Looney, on returning to Looney's Creek, met Captain James Moore, and so impressed him by his description of this wonderful valley which he had discovered as to induce Moore to make a journey to see it.  The statement that Captain James Moore settled in Abb's Valley in 1772 is incorrect, for more reasons than one.  Moore had gone from the valley to the Alamance in North Carolina, to join his countrymen  (the Scots), in their struggle against the tyranny of Governor Tyron, and having united with the Regulators, was in the battle of the Alamance fought on the 16th day of May, 1771, in which the Regulators were defeated and scattered by the forces of Governor Tyron.    Captain Moore returned to his home on Moore's Creek in the Virginia Valley, now in Rockbridge County, where he remained until 1775, when he raised a company of valley men, and marched at their head, joining General Washington's army then engaged in the siege of Boston.  It was at the head of this company of volunteers that he won his title of Captain.  He and his men had entered the service for one year, upon the expiration of which they returned to their homes.
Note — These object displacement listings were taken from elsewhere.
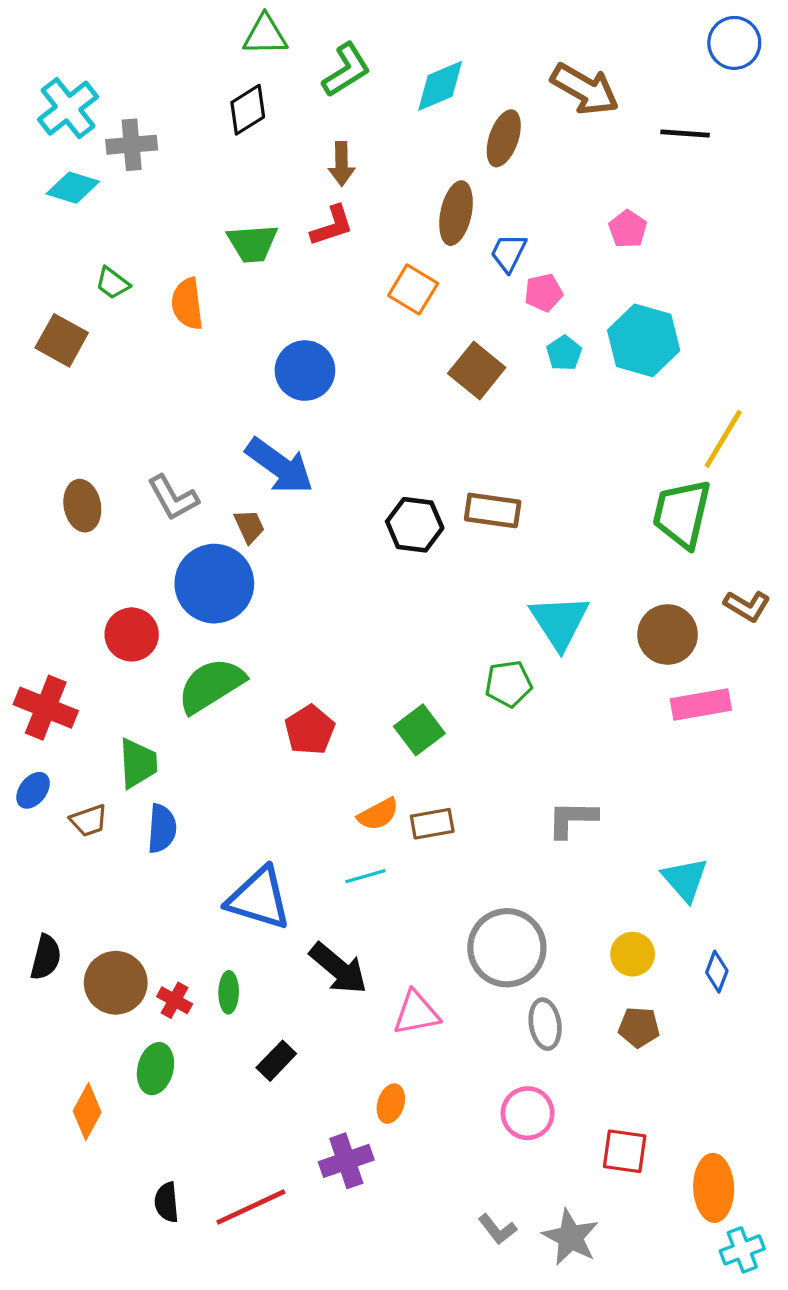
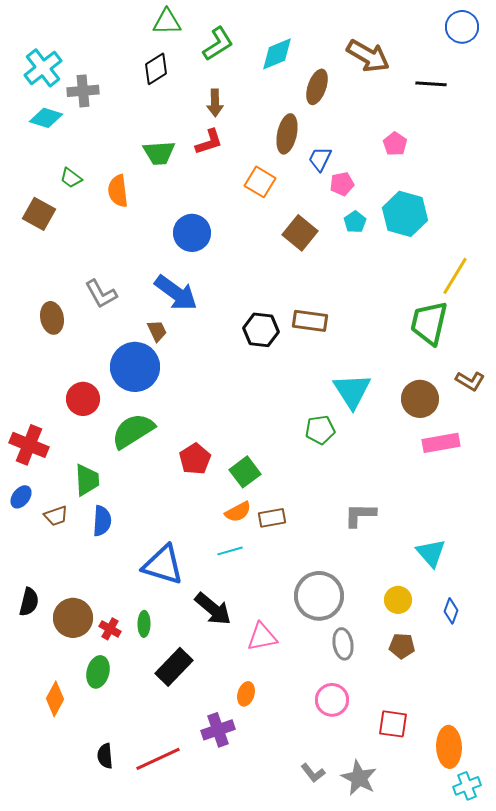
gray L-shape: (173, 498) -> (101, 294), moved
green square: (419, 730) -> (245, 472), moved
black rectangle: (276, 1061) -> (174, 667), size x1.5

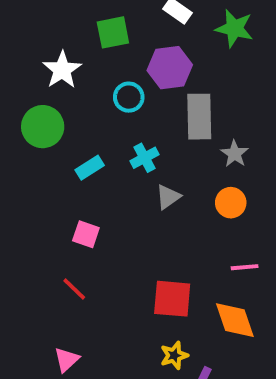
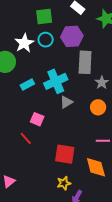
white star: (62, 70) -> (24, 43), moved
cyan circle: (129, 97) -> (46, 40), moved
cyan cross: (145, 158) -> (56, 81), size x1.6
pink square: (86, 234) -> (37, 119), moved
red line: (74, 289) -> (26, 138), moved

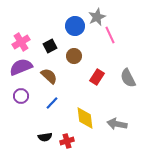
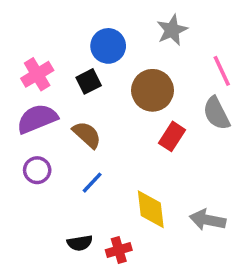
blue circle: (75, 26) -> (108, 46), moved
pink line: (110, 35) -> (222, 71), moved
brown circle: (74, 56) -> (153, 90), moved, size x1.5
gray semicircle: (128, 78) -> (216, 113), moved

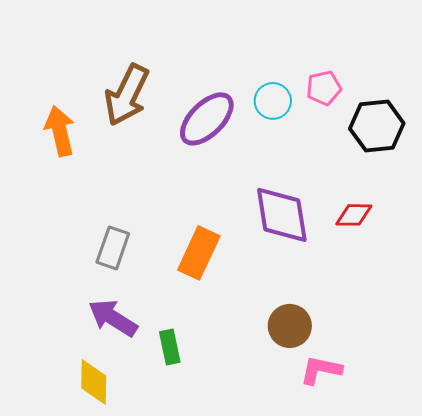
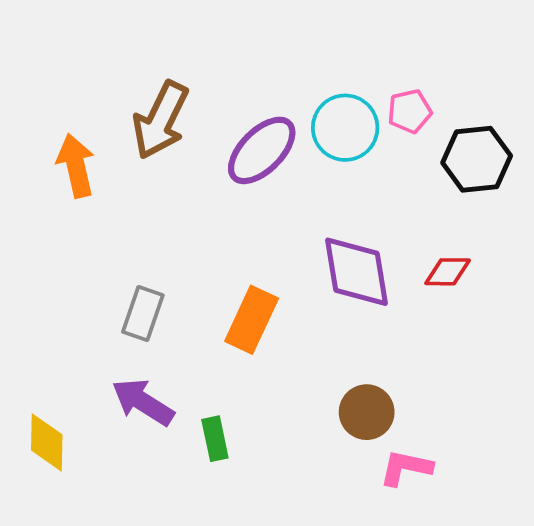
cyan circle: (273, 101) -> (345, 128), size x1.4
yellow diamond: (94, 382) -> (47, 442), moved

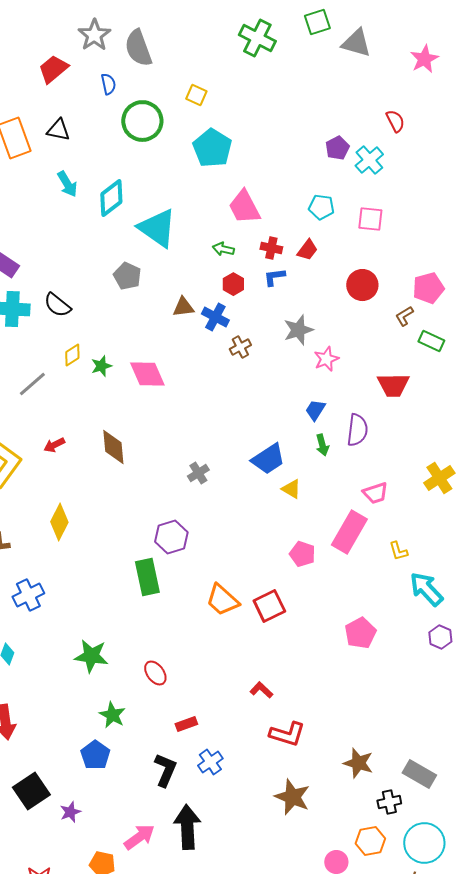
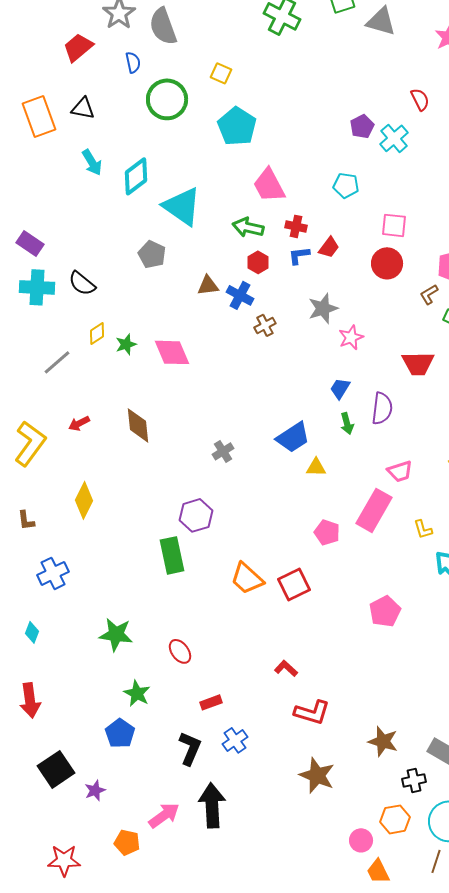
pink square: (370, 219) -> (394, 225), moved
green arrow: (223, 249) -> (248, 227), size x1.4
red trapezoid: (307, 250) -> (329, 247), moved
yellow triangle: (291, 489) -> (316, 467), turned -30

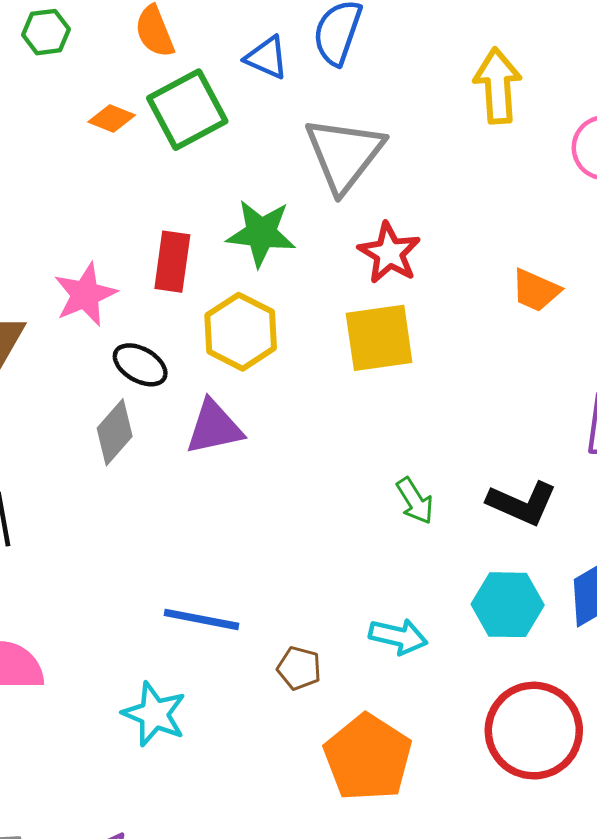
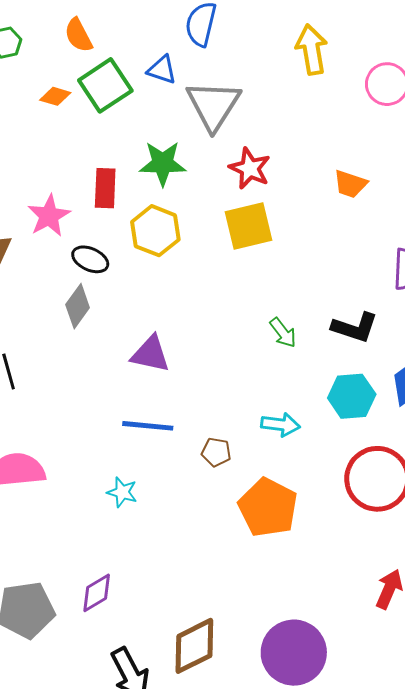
blue triangle: (267, 58) -> (162, 70), moved
purple triangle: (214, 427) -> (151, 354), moved, turned 30
cyan star: (154, 714) -> (122, 492), size x0.7

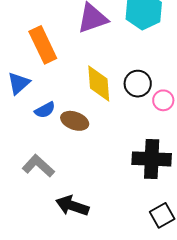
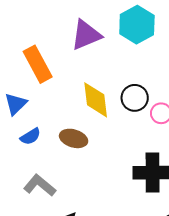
blue semicircle: (45, 110) -> (30, 136), moved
Their return was in 1776, and there is no evidence to be found that Captain Moore visited the territory of Tazewell prior to 1776, but in the fall of that year he came to spy out the land and prepared for the removal of his family, which took place the next year, together with the family of his brother-in-law Poague.

Prior to the year of 1776 one Peter Wright, an old hunter, had traversed the valley known since his day as Wright's Valley, which no doubt led him into the present territory of Tazewell County.

In the year of 1772 Mathias Harman, and his brothers Jacob and Henry, settled at Carr's on the Clinch, John Craven in the Cove, Joseph Martin, John Henry, and James King in Thompson's Valley, and John Bradshaw in the valley two miles west of the present county town.  The Harmans came from North Carolina.

In 1772 William Wynn, John Taylor and Jesse Evans settled on the upper Clinch waters, and Thomas Marshall, Benjamine Joslin, James Ogleton, Peter Harman and Samuel Ferguson on the upper Bluestone, William Butler on the south branch of the north fork of Clinch above Wynn's.  William Webb about three miles east of the present Court House, Elisha Clary near Butler, John Ridgel on the Clear fork of Wolf Creek, Reece Bowen at Maiden spring, David Ward in the Cove, and William Garretson at the foot of Morris' Knob.